PostgreSQL: Release Notes

While this may be true, for longer graphs/chains of CTEs, there comes a point at which the BigQuery planner throws up its hands and says, “Enough is too much” and throws this error:

While I have been able to clear this through some optimization and simplification of queries, most often, the only way to get the pipeline to run is to materialize one or more of the intermediate views as tables.

Has anyone else run into this? Or is there something peculiar about my environment/data?

I’m not sure if this is compatible with dbt models (I haven’t tried), but an solution I use elsewhere is to replace CTEs with temporary tables. I don’t think it’s something peculiar with your environment; I’ve run into similar issues multiple times with a not-so-complex database.

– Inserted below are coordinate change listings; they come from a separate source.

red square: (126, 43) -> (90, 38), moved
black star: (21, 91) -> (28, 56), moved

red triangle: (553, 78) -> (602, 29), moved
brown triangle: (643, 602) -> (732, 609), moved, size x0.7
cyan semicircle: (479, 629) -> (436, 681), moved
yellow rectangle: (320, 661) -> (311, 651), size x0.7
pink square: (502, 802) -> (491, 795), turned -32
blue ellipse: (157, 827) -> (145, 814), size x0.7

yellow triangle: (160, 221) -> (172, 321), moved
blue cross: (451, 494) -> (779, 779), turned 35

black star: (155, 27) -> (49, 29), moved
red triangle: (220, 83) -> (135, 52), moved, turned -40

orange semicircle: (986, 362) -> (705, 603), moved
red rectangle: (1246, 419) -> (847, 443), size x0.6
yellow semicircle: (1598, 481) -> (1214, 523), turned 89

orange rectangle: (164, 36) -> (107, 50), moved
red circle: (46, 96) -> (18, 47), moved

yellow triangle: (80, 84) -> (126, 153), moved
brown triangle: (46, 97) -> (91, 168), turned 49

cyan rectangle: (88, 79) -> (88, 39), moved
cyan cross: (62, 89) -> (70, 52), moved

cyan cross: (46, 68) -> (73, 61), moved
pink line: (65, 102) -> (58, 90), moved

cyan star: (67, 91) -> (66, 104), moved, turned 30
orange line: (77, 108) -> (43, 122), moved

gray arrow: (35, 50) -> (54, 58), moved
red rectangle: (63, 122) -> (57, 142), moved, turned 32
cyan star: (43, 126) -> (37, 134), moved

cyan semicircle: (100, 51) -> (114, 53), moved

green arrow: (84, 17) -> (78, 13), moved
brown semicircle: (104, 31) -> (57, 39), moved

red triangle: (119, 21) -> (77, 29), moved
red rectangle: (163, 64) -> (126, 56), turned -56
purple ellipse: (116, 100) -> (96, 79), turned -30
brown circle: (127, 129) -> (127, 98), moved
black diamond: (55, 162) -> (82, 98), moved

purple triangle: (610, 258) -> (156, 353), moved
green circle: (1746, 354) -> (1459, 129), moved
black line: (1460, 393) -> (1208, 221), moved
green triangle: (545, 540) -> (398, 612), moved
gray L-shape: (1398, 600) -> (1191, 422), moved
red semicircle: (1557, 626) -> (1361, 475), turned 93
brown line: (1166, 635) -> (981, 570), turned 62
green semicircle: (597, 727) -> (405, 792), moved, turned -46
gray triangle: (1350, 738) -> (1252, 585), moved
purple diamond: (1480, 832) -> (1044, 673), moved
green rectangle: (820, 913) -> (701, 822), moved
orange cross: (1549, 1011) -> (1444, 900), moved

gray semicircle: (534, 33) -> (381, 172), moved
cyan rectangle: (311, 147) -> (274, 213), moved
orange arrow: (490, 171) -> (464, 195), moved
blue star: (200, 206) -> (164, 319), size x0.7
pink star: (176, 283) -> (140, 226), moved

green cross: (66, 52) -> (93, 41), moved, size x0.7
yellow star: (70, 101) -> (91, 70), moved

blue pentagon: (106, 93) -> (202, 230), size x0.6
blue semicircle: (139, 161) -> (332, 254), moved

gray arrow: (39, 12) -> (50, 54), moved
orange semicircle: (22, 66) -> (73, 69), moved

yeah, we had the same problem and had to replace some ephemeral models to tables too :confused:

Just posting this article below by database developer Dominik Golebiewski at Atheon Analytics, which confirms with Snowflake support that - at least in some circumstances - CTEs are optimisation fences in Snowflake.

I guess some questions are:

  • Whether this is a performance regression since the 2018 analysis by OP
  • What are the circumstances (e.g. table size, number of refs to imported model) under which it is an optimisation fence
  • What is the table size where for the typical non latency sensitive incremental model it’s worth refactoring CTE code (e.g. 1 billion rows per dbt run)
1 Like

I have faced the same issue with some SaaS ETL tools which produce code. I guess it does not matter whether a human is writing a code (CTE bases, or long chain of CTEs) or an ETL tool is producing one, it is always a good practice to materialize at some point if you such error messages.

2 Likes

I don’t use automatic SQL code generation tools, and I have had serious performance problems to be able to pass some models to the CTE standard.

For models with many lines of code, many intermediate updates, I think the only solution is to put the code in a pre or post hooks. Since it is very difficult to put all that in a CTE and a very complex CTE has a lot of performance problems in the database.

Is this the same for starburst/trino?